Short Audio Files
Individual files containing single vocalization events, ideal for training precise detection and classification models.
Bioacoustic monitoring is essential for ecological research and wildlife conservation, enabling the tracking of species and ecosystem health at scale without physical intervention. Yet, automated analysis of bioacoustic data remains challenging due to complex soundscapes with overlapping species, environmental variability, and high background noise.
We introduce a self-supervised learning framework tailored to large-scale bioacoustic recordings. Our method adapts the Masked Autoencoder paradigm to animal vocalizations and is trained on over 10,000 hours of terrestrial and marine recordings spanning 500 species. We demonstrate significant improvements over traditional methods in species identification, vocalization detection, and acoustic event classification.
Our contributions are threefold: (1) release of a 1B-parameter Vision Transformer encoder optimized for long bioacoustic sequences, (2) the largest bioacoustics dataset with standardized annotations, and (3) state of the art results on bioacoustic tasks including event detection and species classification.
Figure: Overview of the unified bioacoustics dataset spanning diverse species and environments.
We have assembled the largest unified bioacoustics dataset to date, comprising over 1 million annotated vocalizations from more than 500 species across 30+ genera. Our dataset consolidates 30+ existing bioacoustics datasets under a unified annotation framework, enabling unprecedented scale and diversity in bioacoustic research.
Individual files containing single vocalization events, ideal for training precise detection and classification models.
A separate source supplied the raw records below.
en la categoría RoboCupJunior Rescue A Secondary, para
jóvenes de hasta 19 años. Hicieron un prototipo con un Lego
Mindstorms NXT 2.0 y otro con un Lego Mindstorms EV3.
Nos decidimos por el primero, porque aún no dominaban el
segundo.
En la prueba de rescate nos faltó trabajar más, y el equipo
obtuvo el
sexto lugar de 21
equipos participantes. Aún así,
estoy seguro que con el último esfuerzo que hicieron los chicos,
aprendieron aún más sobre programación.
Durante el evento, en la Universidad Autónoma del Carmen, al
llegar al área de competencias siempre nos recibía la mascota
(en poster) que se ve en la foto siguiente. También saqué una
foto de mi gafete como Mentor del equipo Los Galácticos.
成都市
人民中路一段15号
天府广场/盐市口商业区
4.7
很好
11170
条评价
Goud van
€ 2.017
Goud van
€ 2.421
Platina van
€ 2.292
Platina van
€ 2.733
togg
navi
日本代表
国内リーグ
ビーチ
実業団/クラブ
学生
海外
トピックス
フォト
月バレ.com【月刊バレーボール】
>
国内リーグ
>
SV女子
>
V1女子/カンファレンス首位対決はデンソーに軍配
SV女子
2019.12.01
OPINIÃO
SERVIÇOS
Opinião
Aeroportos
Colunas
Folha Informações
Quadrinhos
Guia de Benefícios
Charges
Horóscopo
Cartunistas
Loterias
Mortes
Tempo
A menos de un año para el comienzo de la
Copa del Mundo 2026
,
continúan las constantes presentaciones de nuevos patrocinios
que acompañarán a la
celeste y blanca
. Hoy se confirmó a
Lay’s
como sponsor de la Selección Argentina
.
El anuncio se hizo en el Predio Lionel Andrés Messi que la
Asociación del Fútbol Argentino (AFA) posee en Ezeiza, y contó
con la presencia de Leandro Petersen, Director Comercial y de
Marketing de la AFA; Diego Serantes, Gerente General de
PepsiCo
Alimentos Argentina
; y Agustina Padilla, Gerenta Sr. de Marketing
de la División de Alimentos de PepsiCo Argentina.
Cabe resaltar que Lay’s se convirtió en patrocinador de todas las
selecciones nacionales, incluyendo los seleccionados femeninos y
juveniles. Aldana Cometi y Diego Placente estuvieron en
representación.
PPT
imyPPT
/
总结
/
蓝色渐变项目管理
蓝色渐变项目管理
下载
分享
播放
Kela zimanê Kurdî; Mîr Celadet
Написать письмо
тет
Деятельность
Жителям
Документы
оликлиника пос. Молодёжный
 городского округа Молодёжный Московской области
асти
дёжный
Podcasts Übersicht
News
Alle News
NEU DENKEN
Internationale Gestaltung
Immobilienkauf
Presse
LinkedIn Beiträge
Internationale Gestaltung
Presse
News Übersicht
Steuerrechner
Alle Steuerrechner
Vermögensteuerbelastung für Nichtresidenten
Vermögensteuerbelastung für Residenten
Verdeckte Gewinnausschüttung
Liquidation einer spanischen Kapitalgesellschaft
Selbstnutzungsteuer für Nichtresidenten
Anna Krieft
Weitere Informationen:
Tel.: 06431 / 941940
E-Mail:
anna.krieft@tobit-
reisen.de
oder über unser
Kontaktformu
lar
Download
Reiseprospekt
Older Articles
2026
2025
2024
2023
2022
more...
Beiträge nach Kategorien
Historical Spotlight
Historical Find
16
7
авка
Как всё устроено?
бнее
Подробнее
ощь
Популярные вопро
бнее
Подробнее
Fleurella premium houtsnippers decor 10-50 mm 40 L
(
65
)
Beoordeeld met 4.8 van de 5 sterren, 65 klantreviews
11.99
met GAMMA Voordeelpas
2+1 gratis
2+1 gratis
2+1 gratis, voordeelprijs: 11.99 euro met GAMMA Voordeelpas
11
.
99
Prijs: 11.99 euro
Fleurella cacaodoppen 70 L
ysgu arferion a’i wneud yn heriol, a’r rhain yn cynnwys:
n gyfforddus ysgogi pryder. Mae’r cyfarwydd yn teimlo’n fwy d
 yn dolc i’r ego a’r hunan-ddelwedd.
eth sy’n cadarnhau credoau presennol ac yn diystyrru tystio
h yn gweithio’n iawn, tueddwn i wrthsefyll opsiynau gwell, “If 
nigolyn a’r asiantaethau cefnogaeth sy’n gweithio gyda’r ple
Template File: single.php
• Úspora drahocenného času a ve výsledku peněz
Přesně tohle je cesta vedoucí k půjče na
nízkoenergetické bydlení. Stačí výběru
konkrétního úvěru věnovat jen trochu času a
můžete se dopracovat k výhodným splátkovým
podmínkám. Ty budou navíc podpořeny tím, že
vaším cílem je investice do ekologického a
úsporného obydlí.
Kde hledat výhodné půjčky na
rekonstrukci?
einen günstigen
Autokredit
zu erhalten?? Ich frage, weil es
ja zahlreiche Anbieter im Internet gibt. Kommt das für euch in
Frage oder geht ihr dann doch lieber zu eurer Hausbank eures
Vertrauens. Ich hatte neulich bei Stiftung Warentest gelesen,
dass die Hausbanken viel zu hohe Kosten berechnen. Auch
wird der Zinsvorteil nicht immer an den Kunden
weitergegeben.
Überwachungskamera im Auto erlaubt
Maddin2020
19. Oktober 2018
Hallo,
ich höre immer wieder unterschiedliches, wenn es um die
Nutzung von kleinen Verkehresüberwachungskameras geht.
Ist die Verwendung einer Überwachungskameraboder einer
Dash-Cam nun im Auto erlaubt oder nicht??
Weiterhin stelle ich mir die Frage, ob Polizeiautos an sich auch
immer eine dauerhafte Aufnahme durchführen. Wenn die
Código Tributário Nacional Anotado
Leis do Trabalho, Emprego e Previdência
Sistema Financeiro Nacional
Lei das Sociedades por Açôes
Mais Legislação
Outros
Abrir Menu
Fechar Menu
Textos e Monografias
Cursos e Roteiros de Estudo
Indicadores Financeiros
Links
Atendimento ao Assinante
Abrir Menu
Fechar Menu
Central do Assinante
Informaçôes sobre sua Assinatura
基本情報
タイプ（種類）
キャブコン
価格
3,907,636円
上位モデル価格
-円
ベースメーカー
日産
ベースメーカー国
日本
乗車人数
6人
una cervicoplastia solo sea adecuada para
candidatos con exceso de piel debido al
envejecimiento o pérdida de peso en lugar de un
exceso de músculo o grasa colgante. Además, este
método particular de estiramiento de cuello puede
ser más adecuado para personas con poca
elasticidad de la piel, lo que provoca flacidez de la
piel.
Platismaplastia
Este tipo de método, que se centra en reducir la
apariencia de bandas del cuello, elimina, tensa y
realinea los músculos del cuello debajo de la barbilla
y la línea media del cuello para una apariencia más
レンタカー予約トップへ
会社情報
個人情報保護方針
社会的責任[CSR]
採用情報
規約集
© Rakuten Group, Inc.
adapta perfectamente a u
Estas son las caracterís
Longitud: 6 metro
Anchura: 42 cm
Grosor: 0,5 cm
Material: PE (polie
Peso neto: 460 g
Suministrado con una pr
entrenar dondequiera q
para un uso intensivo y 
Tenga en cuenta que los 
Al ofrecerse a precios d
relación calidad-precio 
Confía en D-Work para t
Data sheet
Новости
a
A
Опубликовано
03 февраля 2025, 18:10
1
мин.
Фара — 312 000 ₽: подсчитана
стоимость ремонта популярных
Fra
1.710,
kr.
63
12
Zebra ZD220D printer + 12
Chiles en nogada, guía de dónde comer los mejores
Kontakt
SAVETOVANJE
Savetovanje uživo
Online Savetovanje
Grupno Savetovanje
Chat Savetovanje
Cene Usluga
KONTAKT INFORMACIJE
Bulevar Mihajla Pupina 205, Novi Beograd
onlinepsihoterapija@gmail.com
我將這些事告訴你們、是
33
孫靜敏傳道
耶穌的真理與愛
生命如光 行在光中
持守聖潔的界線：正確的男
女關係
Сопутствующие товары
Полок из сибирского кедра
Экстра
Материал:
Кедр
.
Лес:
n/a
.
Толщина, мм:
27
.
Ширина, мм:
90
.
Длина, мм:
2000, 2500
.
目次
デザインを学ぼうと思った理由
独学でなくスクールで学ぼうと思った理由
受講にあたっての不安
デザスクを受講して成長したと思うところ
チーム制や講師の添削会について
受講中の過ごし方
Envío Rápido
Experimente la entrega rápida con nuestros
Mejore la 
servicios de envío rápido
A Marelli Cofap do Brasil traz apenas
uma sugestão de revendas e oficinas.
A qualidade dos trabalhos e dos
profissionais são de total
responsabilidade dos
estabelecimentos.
Extended recordings with multiple overlapping calls and complex soundscapes, enabling training on realistic field conditions.
We concatenate two or more audio segments to form longer sequences, thereby increasing temporal diversity and exposing the model to transitions across different species and acoustic contexts. This augmentation encourages the encoder to capture long-range dependencies in the recordings.
We mix audio waveforms from different recordings by superimposing them, simulating overlapping vocalizations and complex natural soundscapes. This strategy trains the model to disentangle multiple sources and improves robustness to polyphonic bioacoustic environments.
We add synthetic or natural background noise to audio recordings, replicating common environmental disturbances such as wind, rain, or anthropogenic sounds. This augmentation improves the model's resilience to noisy conditions and enhances generalization to field recordings.
We randomly scale the amplitude of audio signals to mimic variability in microphone sensitivity, distance from the source, and propagation effects. This encourages the model to learn representations that are invariant to loudness and recording conditions.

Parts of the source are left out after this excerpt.